Les lanceurs d’alerte jouent désormais un rôle essentiel dans notre démocratie en dénonçant des faits graves contraires à l’intérêt général. Face à des intérêts privés ou étatiques parfois très puissants, ils doivent se sentir protégés compte tenu des risques qu’ils prennent, dans la limite de révélations fausses ou malveillantes bien entendu.

Jeune, j’ai été très marqué par un film américain sorti en 1980, intitulé Brubaker avec Robert Redford dans le rôle principal. Il s’agit d’une adaptation d’un roman autobiographique « Accomplices to the Crime: The Arkansas Prison Scandal » publié en 1969. Un directeur de prison arrivé incognito parmi d’autres détenus à la prison de Wakefield, Henry Brubaker, découvre un monde fait de brimades, de sévices et de corruption de la part des gardiens.

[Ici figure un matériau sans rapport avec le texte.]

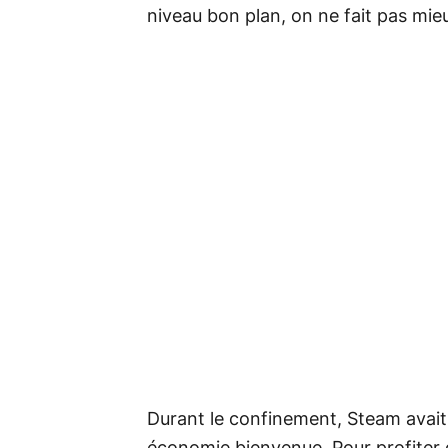
niveau bon plan, on ne fait pas mie
Durant le confinement, Steam avait d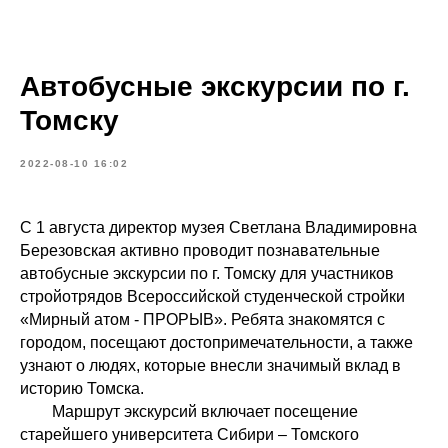
Автобусные экскурсии по г.
Томску
2022-08-10 16:02
С 1 августа директор музея Светлана Владимировна
Березовская активно проводит познавательные
автобусные экскурсии по г. Томску для участников
стройотрядов Всероссийской студенческой стройки
«Мирный атом - ПРОРЫВ». Ребята знакомятся с
городом, посещают достопримечательности, а также
узнают о людях, которые внесли значимый вклад в
историю Томска.
Маршрут экскурсий включает посещение
старейшего университета Сибири – Томского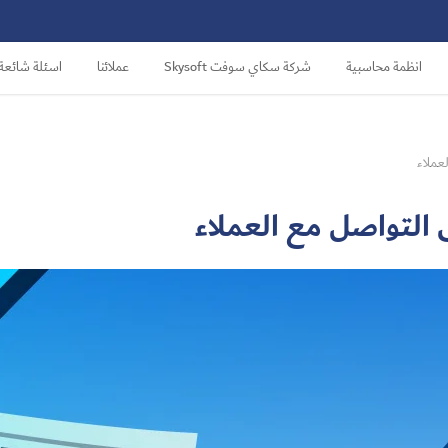
انظمة محاسبية
شركة سكاي سوفت Skysoft
عملائنا
اسئلة شائعة
عملاء
 التواصل مع العملاء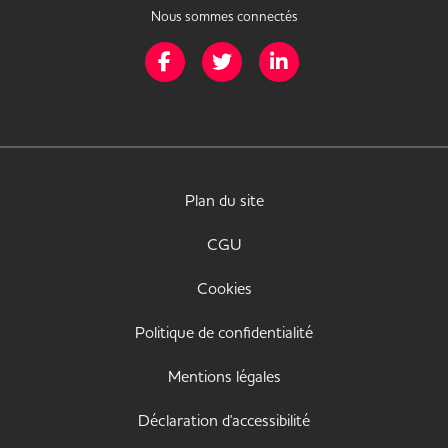
Nous sommes connectés
Page Facebook de Mission Handicap
Page Twitter de Mission Handicap
Page LinkedIn de Missio
Plan du site
CGU
Cookies
Politique de confidentialité
Mentions légales
Déclaration d'accessibilité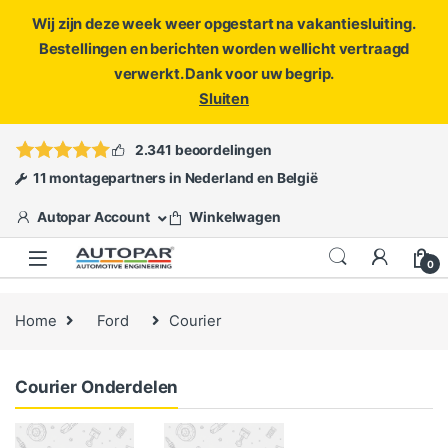
Wij zijn deze week weer opgestart na vakantiesluiting.
Bestellingen en berichten worden wellicht vertraagd
verwerkt. Dank voor uw begrip.
Sluiten
Skip to navigation
Skip to content
Vragen?
info@autopar.nl
of
open een ticket
2.341 beoordelingen
11 montagepartners in Nederland en België
Autopar Account
Winkelwagen
0
Home
Ford
Courier
Courier Onderdelen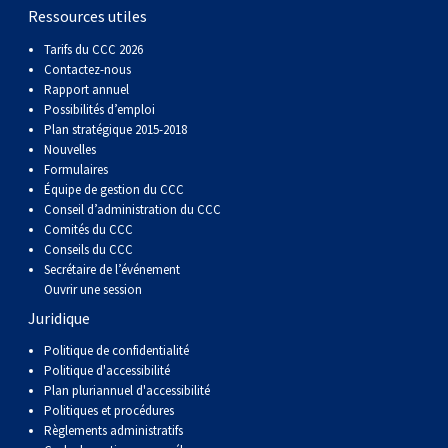
Braque de Weimar
Saint Bernard
Ressources utiles
Tarifs du CCC 2026
Dogue du Tibet
Contactez-nous
Rapport annuel
Possibilités d’emploi
Laika de lakoutie
Plan stratégique 2015-2018
Nouvelles
Formulaires
Équipe de gestion du CCC
Conseil d’administration du CCC
Comités du CCC
Conseils du CCC
Secrétaire de l’événement
Ouvrir une session
Juridique
Politique de confidentialité
Politique d'accessibilité
Plan pluriannuel d'accessibilité
Politiques et procédures
Règlements administratifs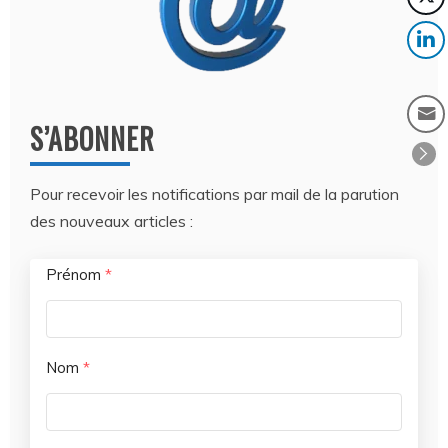
S’ABONNER
Pour recevoir les notifications par mail de la parution
des nouveaux articles :
Prénom
*
Nom
*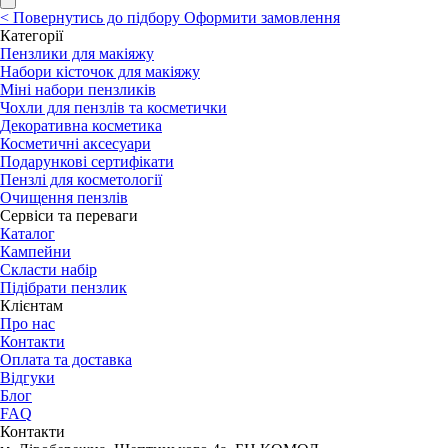
<
Повернутись до підбору
Оформити замовлення
Категорії
Пензлики для макіяжу
Набори кісточок для макіяжу
Міні набори пензликів
Чохли для пензлів та косметички
Декоративна косметика
Косметичні аксесуари
Подарункові сертифікати
Пензлі для косметології
Очищення пензлів
Сервіси та переваги
Каталог
Кампейни
Скласти набір
Підібрати пензлик
Клієнтам
Про нас
Контакти
Оплата та доставка
Відгуки
Блог
FAQ
Контакти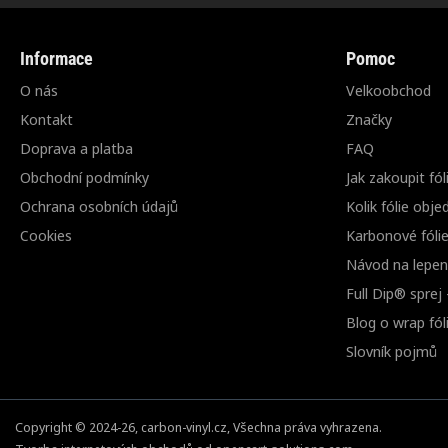
Informace
Pomoc
O nás
Velkoobchod
Kontakt
Značky
Doprava a platba
FAQ
Obchodní podmínky
Jak zakoupit fól
Ochrana osobních údajů
Kolik fólie obje
Cookies
Karbonové fóli
Návod na lepení
Full Dip® sprej
Blog o wrap fóli
Slovník pojmů
Copyright © 2024-26, carbon-vinyl.cz, Všechna práva vyhrazena.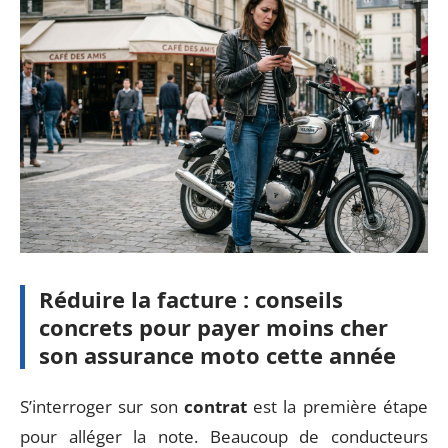
Réduire la facture : conseils
concrets pour payer moins cher
son assurance moto cette année
S’interroger sur son
contrat
est la première étape
pour alléger la note. Beaucoup de conducteurs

Après quelques jours, il révèle sa véritable identité : il est le nouveau directeur nommé par le gouverneur de l’État pour procéder à d’importantes réformes. Fort de son expérience, il va assainir Wakefield et, se faisant, découvrir que des crimes ont été régulièrement commis contre des prisonniers qui ont été ensuite enterrés clandestinement. Mais en dévoilant la vérité, il sera lâché par les administrateurs et les politiques qui préféreront étouffer le scandale. Il en perdra son emploi.

40 ans après ce film, il est plaisant d’observer que notre société cherche à défendre ouvertement ceux qui suivent leur conscience pour que cessent des mauvaises pratiques ou des infractions. Il est parfois nécessaire de braver certaines interdictions pour faire éclater la vérité, pour faire respecter la loi ou pour la faire évoluer.

Je souhaite saluer toutes celles et ceux qui se sont engagés avec courage dans cette voie.

J’ai voté en faveur du texte, en regrettant certains amendements votés par le Sénat qui ont pour effet de diminuer, parfois, la portée du texte voté unanimement par l’Assemblée nationale.